We believe the simple evolutionary model described in this paper, driven by a Moran process and shaped by heritable mutations with a fitness landscape based on the prisoner’s dilemma evolutionary game is useful in helping to understand early stage tumor growth and how it is influenced by the interplay of a few select small number of key parameters. When a malignant tumor cell population has already exceeded O(108 – 1010) cells, some of which may have entered the circulation or lymphatics and migrated to other sites, the opportunity to control or even shape future events may be limited. Attacking tumor heterogeneity as soon as it develops seems to be a useful strategy, particularly if heterogeneity is the driver of growth, as in eqn. (3.9). Whether these concepts can be developed in the more general context when cell dissemination to other sites is included in the model, and then translated into actionable clinical strategies is a challenge for the future.
Box 1.
mutation rate m (where m = mp + md), selection pressure w and the initial state vector x containing N total cells are the inputs for a simulation. Box 2: the prisoner’s dilemma game (a = 3; b = 0; c = 5; d = 1) is used to calculate the fitness of each healthy and cancer cell type, which is a function of the payoff values and the state vector, x. Box 3, 4: a single cell is chosen for death according to the relative proportion of the cell type in the cell population. Simultaneously, a single cell is selected for birth according to the relative proportion, weighted by cell fitness. Box 5: During the replication process, the daughter cell inherits a replica of the parent cell’s genetic string, with errors occurring at a rate of m. A single bit of the daughter cell’s genetic string may flip during each cell division. The possible mutations can be thought of as a single step random walk on the Markov diagram shown in Figure 2.3.
Acknowledgments
The project was supported in part by Award Number U54CA143906 from the National Cancer Institute. The content is solely the responsibility of the authors and does not necessarily represent the official view of the National Cancer Institute or the National Institutes of Health. PKN would like to thank Profs. Peter Kuhn, Jim Hicks, and Dr. Jorge Nieva for helpful comments on the manuscript.
Appendix A
Footnotes
To be clear, the four digit sequence is not meant as a bare-bones representation of the full human genome, but as a simple representation of the relevant differences in genetic information contained in different cells, allowing us to course-grain the cells into 16 different categories based on their genetic/epigenetic profiles.
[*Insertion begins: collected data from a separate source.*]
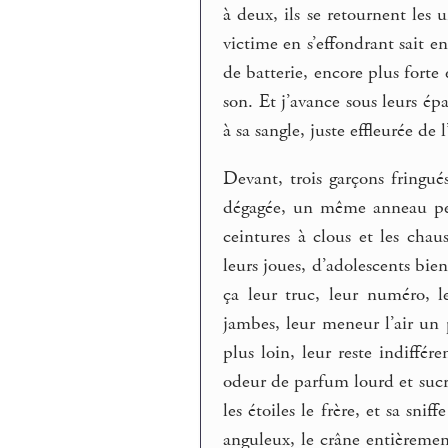
à deux, ils se retournent les 
victime en s’effondrant sait e
de batterie, encore plus forte
son. Et j’avance sous leurs é
à sa sangle, juste effleurée de 
Devant, trois garçons fringu
dégagée, un même anneau per
ceintures à clous et les cha
leurs joues, d’adolescents bi
ça leur truc, leur numéro, le
jambes, leur meneur l’air un 
plus loin, leur reste indiffé
odeur de parfum lourd et sucré
les étoiles le frère, et sa sn
anguleux, le crâne entièrement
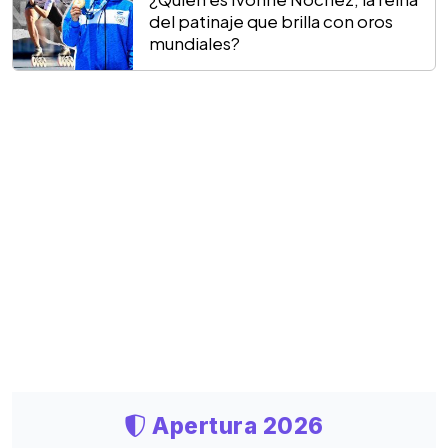
del patinaje que brilla con oros
mundiales?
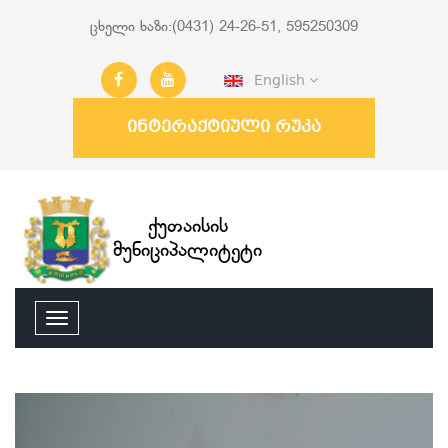
ცხელი ხაზი:(0431) 24-26-51, 595250309
English
ინტერაქტიული რუკა
ქუთაისის
მუნიციპალიტეტი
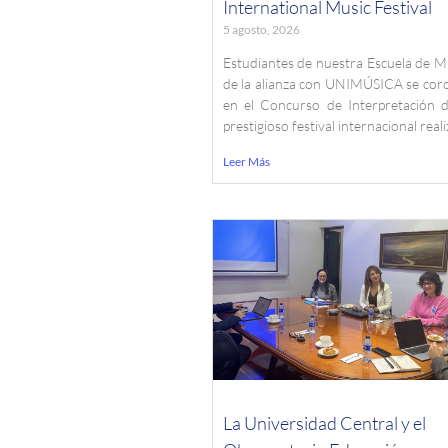
International Music Festival
5 agosto, 2026
Estudiantes de nuestra Escuela de M
de la alianza con UNIMÚSICA se cor
en el Concurso de Interpretación d
prestigioso festival internacional real
Leer Más
La Universidad Central y el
What defines a prisoner’s dilemma matrix are the inequalities c > a > d > b. The chosen values in (2.2) are relatively standard, but not unique. More discussion of why the prisoner’s dilemma matrix, which models the evolution of defection, is a useful paradigm for cancer can be found in [55] and some of the references therin.
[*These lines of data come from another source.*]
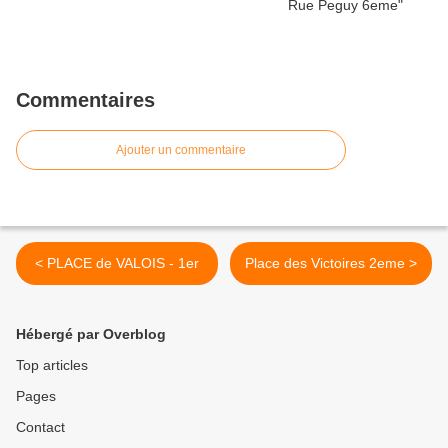
Commentaires
Ajouter un commentaire
< PLACE de VALOIS - 1er
Place des Victoires 2eme >
Hébergé par Overblog
Top articles
Pages
Contact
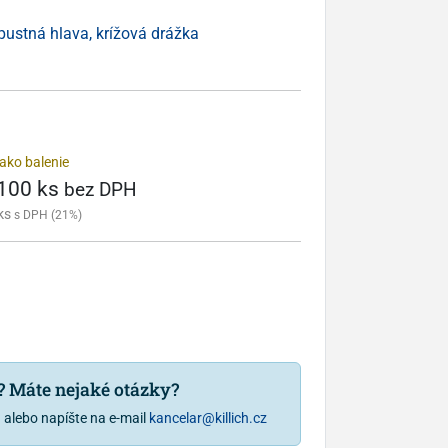
ápustná hlava, krížová drážka
ako balenie
 100 ks
bez DPH
ks
s DPH (21%)
u? Máte nejaké otázky?
1
alebo napíšte na e-mail
kancelar@killich.cz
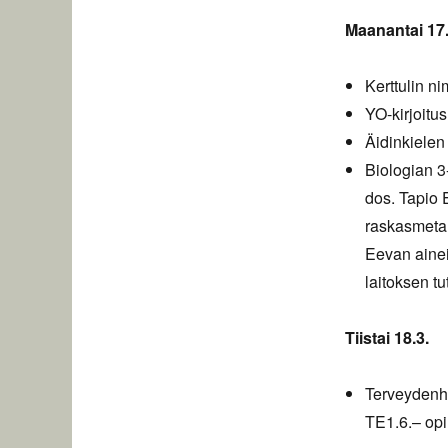
Maanantai 17.
Kerttulin n
YO-kirjoitus
Äidinkielen
Biologian 3
dos. Tapio 
raskasmetall
Eevan ainei
laitoksen tu
Tiistai 18.3.
Terveydenho
TE1.6.
– opi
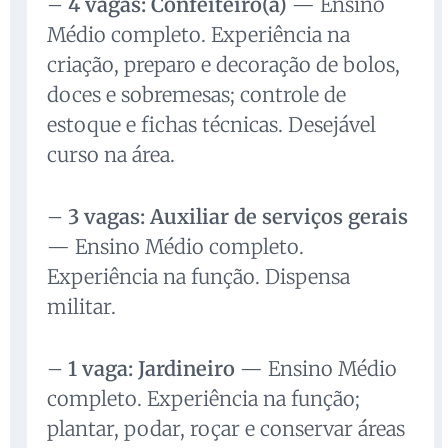
–
4 vagas: Confeiteiro(a)
— Ensino
Médio completo. Experiência na
criação, preparo e decoração de bolos,
doces e sobremesas; controle de
estoque e fichas técnicas. Desejável
curso na área.
–
3 vagas: Auxiliar de serviços gerais
— Ensino Médio completo.
Experiência na função. Dispensa
militar.
–
1 vaga: Jardineiro
— Ensino Médio
completo. Experiência na função;
plantar, podar, roçar e conservar áreas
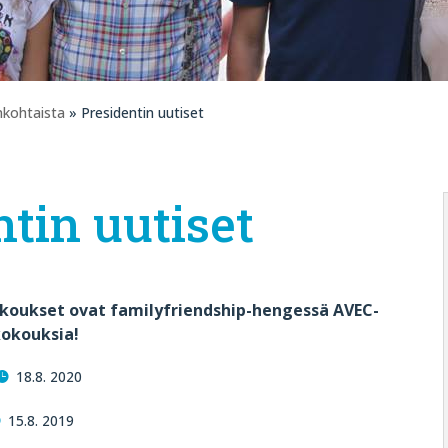
nkohtaista
» Presidentin uutiset
ntin uutiset
kokoukset ovat familyfriendship-hengessä AVEC-
okouksia!
18.8. 2020
15.8. 2019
In our simulations, we assume that driver mutations cannot revert to passenger mutations, i.e. once a cancer cell is born, it stays in that category. We do not know of any evidence in the literature that shows the reversion of a cancer cell to a healthy cell, nor is this particularly a focus of this manuscript.
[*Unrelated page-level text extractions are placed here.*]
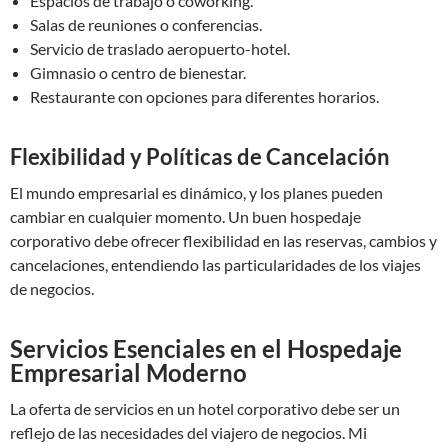
Espacios de trabajo o coworking.
Salas de reuniones o conferencias.
Servicio de traslado aeropuerto-hotel.
Gimnasio o centro de bienestar.
Restaurante con opciones para diferentes horarios.
Flexibilidad y Políticas de Cancelación
El mundo empresarial es dinámico, y los planes pueden
cambiar en cualquier momento. Un buen hospedaje
corporativo debe ofrecer flexibilidad en las reservas, cambios y
cancelaciones, entendiendo las particularidades de los viajes
de negocios.
Servicios Esenciales en el Hospedaje
Empresarial Moderno
La oferta de servicios en un hotel corporativo debe ser un
reflejo de las necesidades del viajero de negocios. Mi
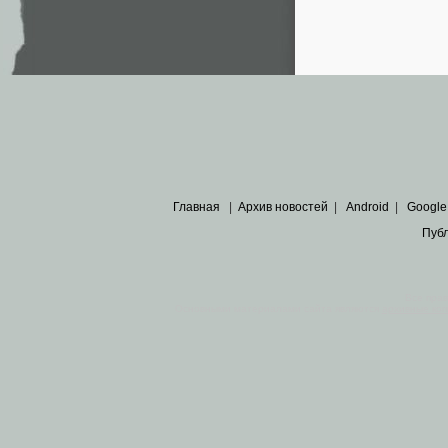
Главная
|
Архив новостей
|
Android
|
Google
Пуб
Все пра
Основными материалами сайта являются
архивные ко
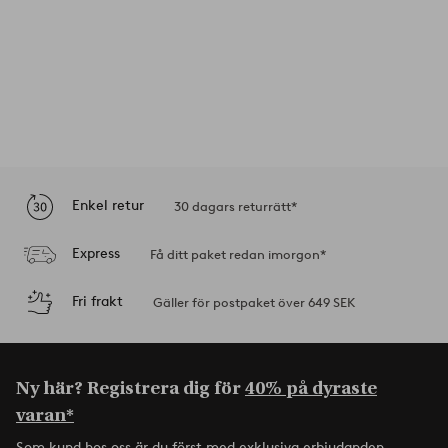
Enkel retur
30 dagars returrätt*
Express
Få ditt paket redan imorgon*
Fri frakt
Gäller för postpaket över 649 SEK
Ny här? Registrera dig för
40% på dyraste
varan*
Som kund hos oss är du först med exklusiva erbjudanden,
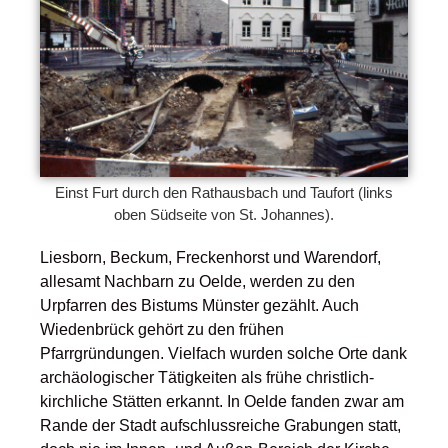
Einst Furt durch den Rathausbach und Taufort (links
oben Südseite von St. Johannes).
Liesborn, Beckum, Freckenhorst und Warendorf,
allesamt Nachbarn zu Oelde, werden zu den
Urpfarren des Bistums Münster gezählt. Auch
Wiedenbrück gehört zu den frühen
Pfarrgründungen. Vielfach wurden solche Orte dank
archäologischer Tätigkeiten als frühe christlich-
kirchliche Stätten erkannt. In Oelde fanden zwar am
Rande der Stadt aufschlussreiche Grabungen statt,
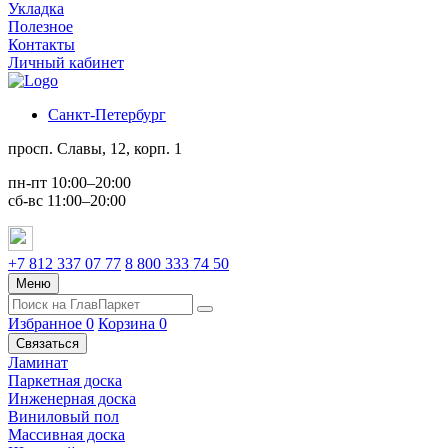
Укладка
Полезное
Контакты
Личный кабинет
Санкт-Петербург
просп. Славы, 12, корп. 1
пн-пт 10:00–20:00
сб-вс 11:00–20:00
+7 812 337 07 77
8 800 333 74 50
Меню
Избранное
0
Корзина
0
Связаться
Ламинат
Паркетная доска
Инженерная доска
Виниловый пол
Массивная доска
Kendal’s formulation [30] assumes a cell population made up of three sub-groups: (1) proliferative cells; (2) nonproliferative and nonclonogentic cells; (3) nonproliferative but clonogenic cells, with an assumption that the neoplasm’s growth rate is influenced by the proportion of proliferating to nonproliferating cells and an expression of each clone’s growth potential. The log is chosen based on the fact that heterogeneity is measured as the multiplicative combination of achievable states in the tumor, and the requirement that G(P1 ·P2) = G(P1)+G(P2) for any two sub-populations P1, P2 and growth function G. The discussion of the relationship between tumor heterogeneity and growth is an ongoing topic in the current literature [19, 20, 23, 25, 46].
Our results are relatively insensitive to where we draw the dividing line between healthy and cancerous.